Bernard as a result, ended up creating this art piece about this guy walking around the land. "He had headphones and a hoodie on." He explained. "That guy really helped me to be able to be me. And that guy's traditional name is Dawaandi. And Dawaandi in Gumbaynggirr, which is the place that I belong to, means Reflection."
'Dawaamdi' gave BKE the opportunity and chance to be more vulnerable with his emotions. It also gave him the chance to reflect on pass traumas and pain. The pain that had psychologically battered, bruised and cut him for many decades. It was a deeply terrifying and depressing time for Bernard on many personal levels. He later went on to discuss how he was not looking after himself properly, in a psychological and physical sense.
"Four days straight, I kid you not, I was not sleeping or eating at all. I was also smoking a lot of cannabis too. Which eventually contributed to a severe chemical imbalance within my brain."
'Art helps express what is going on inside. So you can let it out through the fingertips of your brush.' - Bernard Kelly - Edwards
During this time period, Bernard was admitted to a mental health hospital in Coffs Harbor. Bernard went on to further explain what it was really like for him during his admission to the mental health hospital.
"I was not strapped down. I was just really, I guess, processing a lot of what was going on with me. Art always allowed me to express what was going on inside. And I could later let it out through the fingers of my brush."
To Bernard, art is a universal language because it can be seen on the land in which we work and play on. Bernard later went onto to discuss his immense appreciation and love for the land.

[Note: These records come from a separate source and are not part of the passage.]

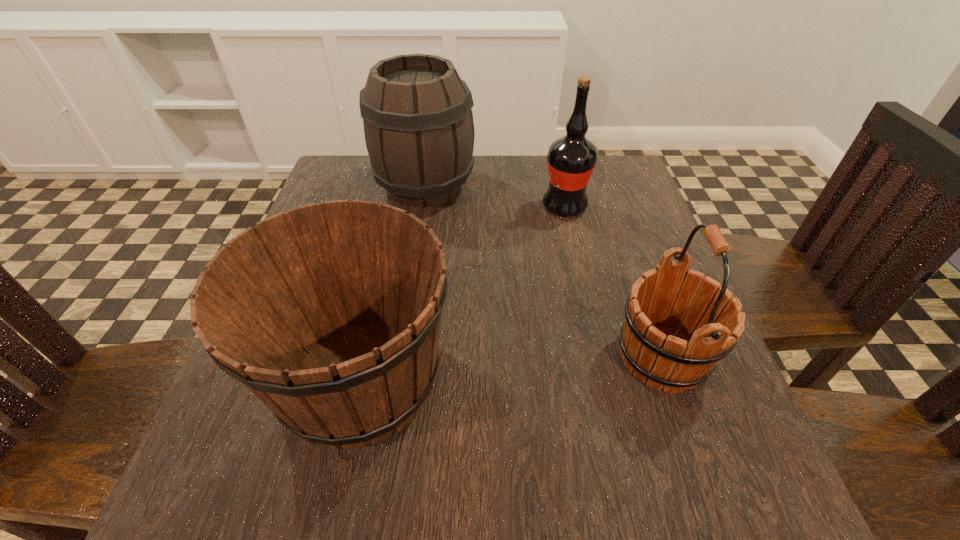 I want to click on wine bottle, so click(571, 159).

The width and height of the screenshot is (960, 540). In order to click on the farthest wine bucket in this screenshot , I will do `click(417, 114)`.

The width and height of the screenshot is (960, 540). What are the coordinates of `the rightmost wine bucket` in the screenshot? It's located at (676, 330).

This screenshot has height=540, width=960. What are the coordinates of `vacant area situated 0.160m on the left of the wine bottle` in the screenshot? It's located at (473, 207).

The width and height of the screenshot is (960, 540). I want to click on vacant space located on the front of the farthest wine bucket, so click(396, 367).

Identify the location of vacant space positioned on the back of the rightmost wine bucket. Image resolution: width=960 pixels, height=540 pixels. (637, 288).

You are a GUI agent. You are given a task and a screenshot of the screen. Output one action in this format:
    pyautogui.click(x=<x>, y=<y>)
    Task: Click on the wine bottle present at the far edge
    
    Given the screenshot: What is the action you would take?
    coord(571,159)

The width and height of the screenshot is (960, 540). I want to click on wine bucket located in the far edge section of the desktop, so click(417, 114).

Where is `object located at the near edge`? The image size is (960, 540). object located at the near edge is located at coordinates (330, 314).

Identify the location of wine bottle at the right edge. The width and height of the screenshot is (960, 540). (571, 159). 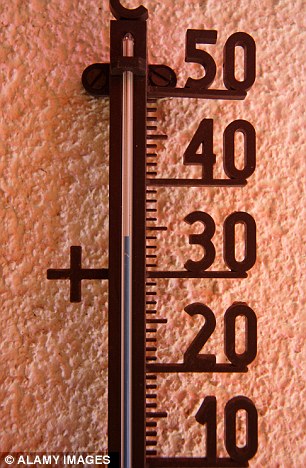 Image resolution: width=306 pixels, height=468 pixels. Find the location of `hook`. hook is located at coordinates (113, 6). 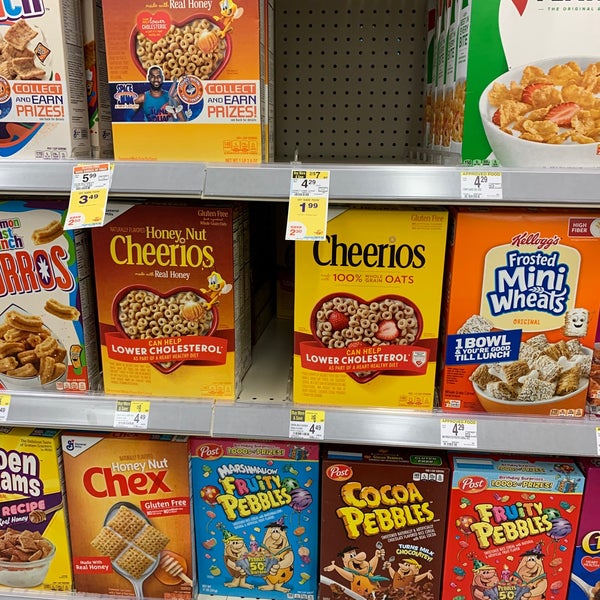 Identify the location of bottom shelf of cereal. (33, 528), (113, 528), (227, 528), (342, 526), (478, 526), (590, 541). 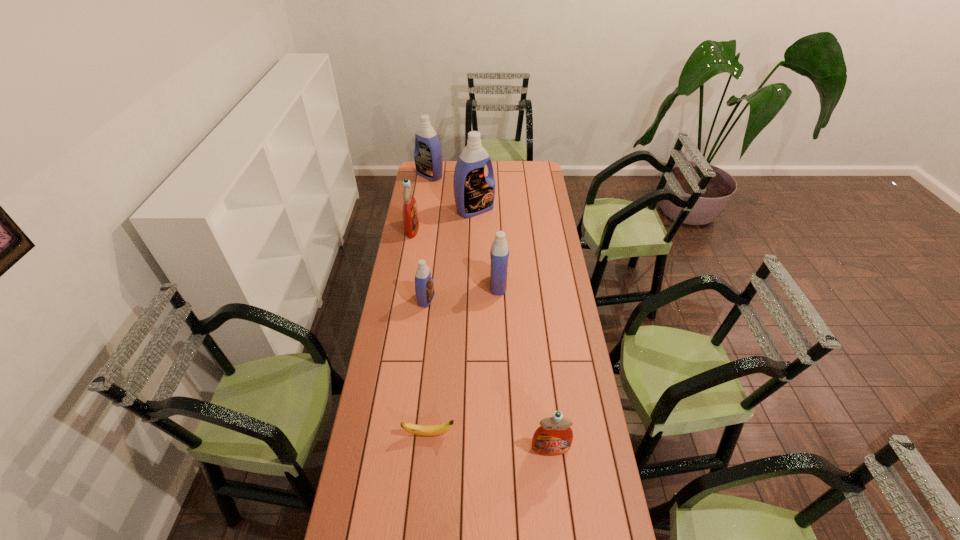 Locate which object ranks second in proximity to the fifth shortest detergent. Please provide its 2D coordinates. Your answer should be formatted as a tuple, i.e. [(x, y)], where the tuple contains the x and y coordinates of a point satisfying the conditions above.

[(410, 211)]

Identify which object is located as the fifth nearest to the bigger red detergent. Please provide its 2D coordinates. Your answer should be formatted as a tuple, i.e. [(x, y)], where the tuple contains the x and y coordinates of a point satisfying the conditions above.

[(425, 430)]

Locate which detergent is the fourth closest to the third biggest blue detergent. Please provide its 2D coordinates. Your answer should be formatted as a tuple, i.e. [(x, y)], where the tuple contains the x and y coordinates of a point satisfying the conditions above.

[(554, 437)]

The width and height of the screenshot is (960, 540). In order to click on the sixth closest detergent relative to the shortest object in this screenshot , I will do `click(428, 158)`.

Locate an element on the screen. blue detergent that can be found as the third closest to the tallest detergent is located at coordinates (424, 287).

I want to click on blue detergent that stands as the closest to the fifth shortest detergent, so click(474, 193). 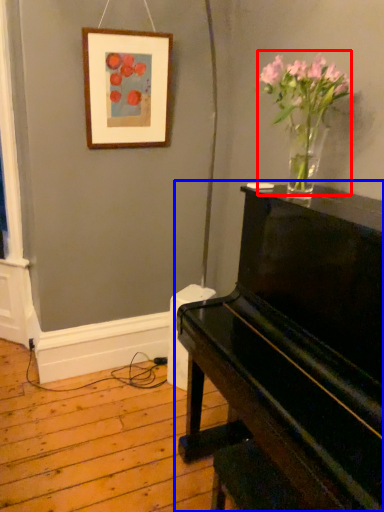 Question: Which object appears closest to the camera in this image, floral arrangement (highlighted by a red box) or piano (highlighted by a blue box)?

Choices:
 (A) floral arrangement
 (B) piano

Answer: (B) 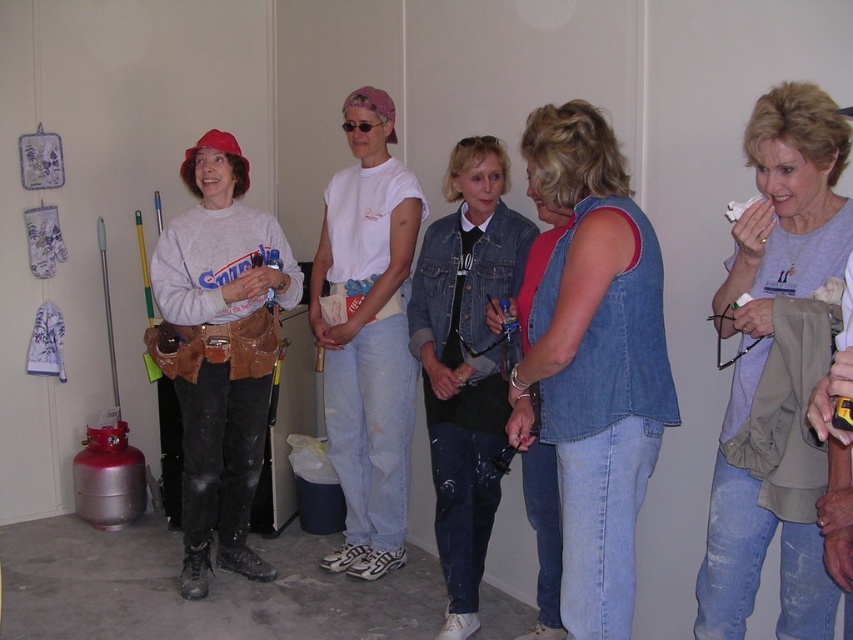 Question: Based on their relative distances, which object is nearer to the denim jacket at center?

Choices:
 (A) denim vest at center
 (B) gray matte shirt at upper right

Answer: (A)

Question: Does denim vest at center appear on the right side of matte gray sweatshirt at left?

Choices:
 (A) no
 (B) yes

Answer: (B)

Question: Which object is the farthest from the gray matte shirt at upper right?

Choices:
 (A) matte gray sweatshirt at left
 (B) denim jacket at center
 (C) denim vest at center

Answer: (A)

Question: Can you confirm if denim vest at center is smaller than denim jacket at center?

Choices:
 (A) yes
 (B) no

Answer: (A)

Question: Can you confirm if gray matte shirt at upper right is thinner than denim jacket at center?

Choices:
 (A) yes
 (B) no

Answer: (A)

Question: Which object is closer to the camera taking this photo?

Choices:
 (A) denim jacket at center
 (B) gray matte shirt at upper right
 (C) matte gray sweatshirt at left

Answer: (B) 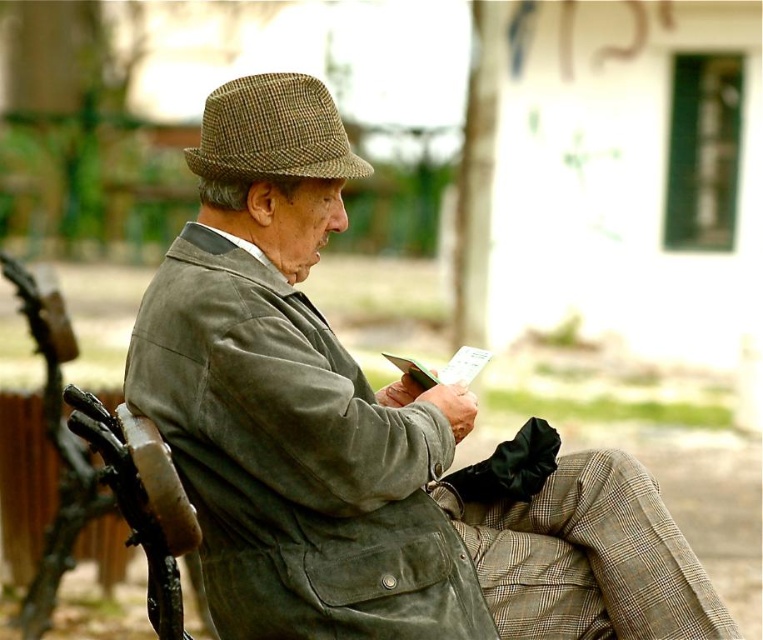 Based on the photo, you are a tailor who needs to determine which item requires more fabric to alter between the green corduroy trench coat at center and the brown checkered fedora at upper center. Based on their sizes, which one would need more fabric?

The green corduroy trench coat at center requires more fabric than the brown checkered fedora at upper center because it is larger in size.

Based on the photo, you are a fashion designer observing two coats at a fashion show. The first is a matte green coat at center, and the second is a green corduroy trench coat at center. Which coat has a larger size?

The matte green coat at center is bigger than the green corduroy trench coat at center, so the matte green coat at center has a larger size.

You are a tailor who needs to determine which item, the matte green coat at center or the brown checkered fedora at upper center, requires more vertical space for storage. Based on the scene, which one should you allocate more height for?

The matte green coat at center has a greater height compared to the brown checkered fedora at upper center, so you should allocate more vertical space for the matte green coat at center. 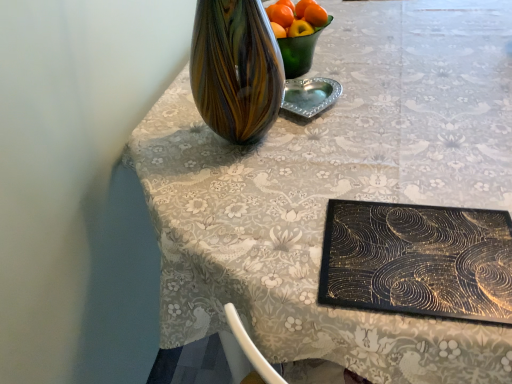 Question: Is orange matte at upper center taller or shorter than silver metallic heart-shaped tray at center?

Choices:
 (A) tall
 (B) short

Answer: (A)

Question: From a real-world perspective, relative to silver metallic heart-shaped tray at center, is orange matte at upper center vertically above or below?

Choices:
 (A) above
 (B) below

Answer: (A)

Question: Considering the positions of orange matte at upper center and silver metallic heart-shaped tray at center in the image, is orange matte at upper center wider or thinner than silver metallic heart-shaped tray at center?

Choices:
 (A) wide
 (B) thin

Answer: (B)

Question: Is point (295, 81) closer or farther from the camera than point (266, 11)?

Choices:
 (A) farther
 (B) closer

Answer: (A)

Question: Is silver metallic heart-shaped tray at center in front of or behind orange matte at upper center in the image?

Choices:
 (A) behind
 (B) front

Answer: (B)

Question: From the image's perspective, is silver metallic heart-shaped tray at center located above or below orange matte at upper center?

Choices:
 (A) below
 (B) above

Answer: (A)

Question: Looking at the image, does silver metallic heart-shaped tray at center seem bigger or smaller compared to orange matte at upper center?

Choices:
 (A) big
 (B) small

Answer: (A) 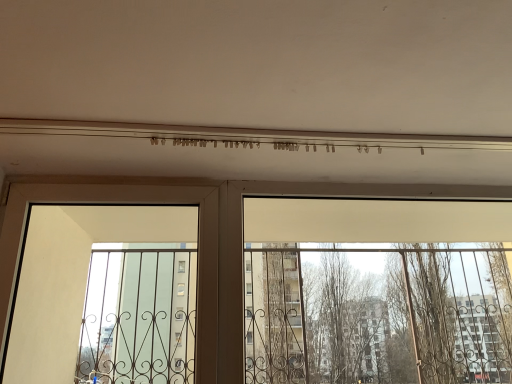 Image resolution: width=512 pixels, height=384 pixels. Describe the element at coordinates (378, 313) in the screenshot. I see `white matte curtain at upper center` at that location.

In order to click on white matte curtain at upper center in this screenshot , I will do click(x=378, y=313).

Where is `white matte curtain at upper center`? The image size is (512, 384). white matte curtain at upper center is located at coordinates (378, 313).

"All my heart ever desires is to see the open sky, in it's entirety. Whether it's 2am in the morning when the stars are out. Or it's 7 o'clock in the morning when the sun comes bursting in. I perceive the world through a pre-colonization lens. And I just like to see the ultimate beauty in witnessing the connection with people and how they function upon the land. And I guess, art really is a universal language because the land can be used to form any type art."
Art can signify and depict severe grief and Bernard has efficiently communicated his extraordinary mental health recovery through his visual pieces.
'The activity of art is . . . as important as the activity of language itself, and as universal.' - Leo Tolstoy
Art can heal, save, inspire, motivate and celebrate so many lives. Anybody of any gender, religion, nationality or socioeconomic background can speak it. Art motivates and encourages anyone to get involved in the healing process of creating. When the voices of anxiety speak from within, so many creators and pioneers put their feelings to great artistic use. And they create. They create a world of tranquillity, vibrancy and true uniqueness. A world simply breathtaking and like no other. A world of their own!